これからの時代、「働きたい企業」として選ばれるためには、多様な働き方ができる環境整備が求められます。たとえば、「短時間勤務」「フレックスタイム」「テレワーク」などは、時間や場所に捉われることなく働ける制度として有効です。育児や介護などで働く時間に制限のある人材が、より働きやすくなるでしょう。また、副業や兼業を支援する制度も、柔軟な働き方を希望する人材に対して魅力的なアピールとなります。その他にも、企業を選ぶ重要なポイントである「福利厚生」の見直しも検討してみましょう。

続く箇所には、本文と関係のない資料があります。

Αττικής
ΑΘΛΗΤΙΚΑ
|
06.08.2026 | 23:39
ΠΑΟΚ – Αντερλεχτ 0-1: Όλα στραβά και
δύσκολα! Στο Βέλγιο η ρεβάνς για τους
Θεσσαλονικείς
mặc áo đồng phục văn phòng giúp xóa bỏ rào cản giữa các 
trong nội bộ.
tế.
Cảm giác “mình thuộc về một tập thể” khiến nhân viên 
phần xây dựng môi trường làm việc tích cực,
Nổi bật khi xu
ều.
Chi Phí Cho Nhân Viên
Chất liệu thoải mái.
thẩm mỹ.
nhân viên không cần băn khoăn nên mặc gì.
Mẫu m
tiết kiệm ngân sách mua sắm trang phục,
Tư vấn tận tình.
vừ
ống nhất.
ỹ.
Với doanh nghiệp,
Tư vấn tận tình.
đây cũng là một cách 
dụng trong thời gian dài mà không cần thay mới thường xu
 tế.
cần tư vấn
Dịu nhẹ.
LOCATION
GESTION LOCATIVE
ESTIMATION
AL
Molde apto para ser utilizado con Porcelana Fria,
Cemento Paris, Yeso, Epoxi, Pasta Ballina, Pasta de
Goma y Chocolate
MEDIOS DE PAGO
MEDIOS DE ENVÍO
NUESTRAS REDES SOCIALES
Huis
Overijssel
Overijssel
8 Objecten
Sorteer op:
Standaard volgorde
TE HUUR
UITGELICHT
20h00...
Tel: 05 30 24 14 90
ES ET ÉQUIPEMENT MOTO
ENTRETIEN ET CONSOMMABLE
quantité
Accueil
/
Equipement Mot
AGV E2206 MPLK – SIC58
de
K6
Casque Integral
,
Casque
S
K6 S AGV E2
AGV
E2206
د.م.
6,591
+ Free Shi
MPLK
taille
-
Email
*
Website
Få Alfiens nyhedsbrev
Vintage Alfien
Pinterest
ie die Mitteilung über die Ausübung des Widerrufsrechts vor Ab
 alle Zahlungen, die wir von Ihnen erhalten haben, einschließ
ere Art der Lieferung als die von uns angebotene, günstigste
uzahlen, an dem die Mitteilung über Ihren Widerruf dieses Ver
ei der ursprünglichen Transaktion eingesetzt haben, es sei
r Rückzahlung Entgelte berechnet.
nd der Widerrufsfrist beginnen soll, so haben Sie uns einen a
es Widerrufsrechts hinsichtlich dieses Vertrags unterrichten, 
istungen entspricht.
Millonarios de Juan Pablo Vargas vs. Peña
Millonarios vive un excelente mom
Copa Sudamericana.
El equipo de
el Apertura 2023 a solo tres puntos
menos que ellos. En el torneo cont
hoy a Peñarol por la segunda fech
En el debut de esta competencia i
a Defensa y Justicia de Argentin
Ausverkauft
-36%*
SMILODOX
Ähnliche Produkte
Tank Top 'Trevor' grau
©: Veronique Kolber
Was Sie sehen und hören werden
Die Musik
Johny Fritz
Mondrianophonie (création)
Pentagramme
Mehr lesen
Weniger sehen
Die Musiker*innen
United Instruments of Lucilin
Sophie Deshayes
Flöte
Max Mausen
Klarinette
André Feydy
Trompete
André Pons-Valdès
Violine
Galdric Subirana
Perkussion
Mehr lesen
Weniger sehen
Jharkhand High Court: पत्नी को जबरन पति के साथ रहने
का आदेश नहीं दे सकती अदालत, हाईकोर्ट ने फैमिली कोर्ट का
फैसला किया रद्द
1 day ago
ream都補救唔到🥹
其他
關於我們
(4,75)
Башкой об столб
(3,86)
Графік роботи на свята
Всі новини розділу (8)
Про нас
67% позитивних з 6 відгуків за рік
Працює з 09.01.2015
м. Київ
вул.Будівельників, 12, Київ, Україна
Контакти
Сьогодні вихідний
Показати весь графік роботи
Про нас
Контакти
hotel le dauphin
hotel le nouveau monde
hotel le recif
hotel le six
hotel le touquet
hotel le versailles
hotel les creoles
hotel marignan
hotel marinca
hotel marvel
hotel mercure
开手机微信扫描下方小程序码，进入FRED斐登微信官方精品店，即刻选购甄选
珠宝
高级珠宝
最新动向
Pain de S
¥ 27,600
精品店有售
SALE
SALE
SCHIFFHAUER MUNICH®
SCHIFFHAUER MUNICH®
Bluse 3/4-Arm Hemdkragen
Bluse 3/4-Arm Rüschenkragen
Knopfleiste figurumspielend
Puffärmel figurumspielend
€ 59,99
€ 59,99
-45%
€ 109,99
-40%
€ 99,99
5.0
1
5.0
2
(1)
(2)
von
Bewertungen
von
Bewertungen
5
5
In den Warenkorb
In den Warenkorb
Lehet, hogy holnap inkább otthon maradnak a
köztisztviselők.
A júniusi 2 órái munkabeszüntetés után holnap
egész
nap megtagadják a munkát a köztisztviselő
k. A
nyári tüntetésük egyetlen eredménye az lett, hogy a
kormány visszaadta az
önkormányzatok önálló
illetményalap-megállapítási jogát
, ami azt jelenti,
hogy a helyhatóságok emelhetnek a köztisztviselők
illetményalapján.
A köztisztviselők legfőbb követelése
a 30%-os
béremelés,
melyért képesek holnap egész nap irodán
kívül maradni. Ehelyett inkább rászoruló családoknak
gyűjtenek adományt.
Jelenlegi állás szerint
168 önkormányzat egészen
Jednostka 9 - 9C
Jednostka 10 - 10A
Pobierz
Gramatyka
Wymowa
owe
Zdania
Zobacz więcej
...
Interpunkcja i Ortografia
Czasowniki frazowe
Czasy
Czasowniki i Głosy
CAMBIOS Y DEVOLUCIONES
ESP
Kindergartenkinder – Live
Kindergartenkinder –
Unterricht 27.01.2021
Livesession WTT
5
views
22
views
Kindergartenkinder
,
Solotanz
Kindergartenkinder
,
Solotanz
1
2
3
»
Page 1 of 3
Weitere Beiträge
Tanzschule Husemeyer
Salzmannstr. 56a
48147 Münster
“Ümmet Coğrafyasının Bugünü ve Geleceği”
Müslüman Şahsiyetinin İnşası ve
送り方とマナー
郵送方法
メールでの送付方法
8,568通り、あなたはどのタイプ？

住宅補助や交通費補助といった一般的な制度だけではなく、自社オリジナルのユニークな制度を取り入れてみてはいかがでしょうか。
(参考:『【弁護士監修】短時間勤務制度を育児や介護、通院等で正しく運用するための基礎知識』『フレックスタイム制を簡単解説!調査に基づく84社の実態も紹介』『「テレワーク」とは。働き方改革に向けて知っておきたいメリット・デメリットや実態』『福利厚生はコレがおすすめ~福利厚生の種類や導入方法など知っておきたい基本事項~

まとめ

「崩壊した」という表現で語られることが少なくない終身雇用ですが、その言葉とは裏腹に、終身雇用を続けている企業は多く、先行きに不安を抱える世代に支持されているという一面もあるようです。しかし、この先も少子高齢化が進み、人材不足がますます深刻な課題となる中で、これまでの終身雇用制度をそのまま維持することは難しくなっていきます。今後は、終身雇用における人材獲得のメリットを活かしつつ、今の時代に合わせた新たな打ち手を講じていくことが求められるでしょう。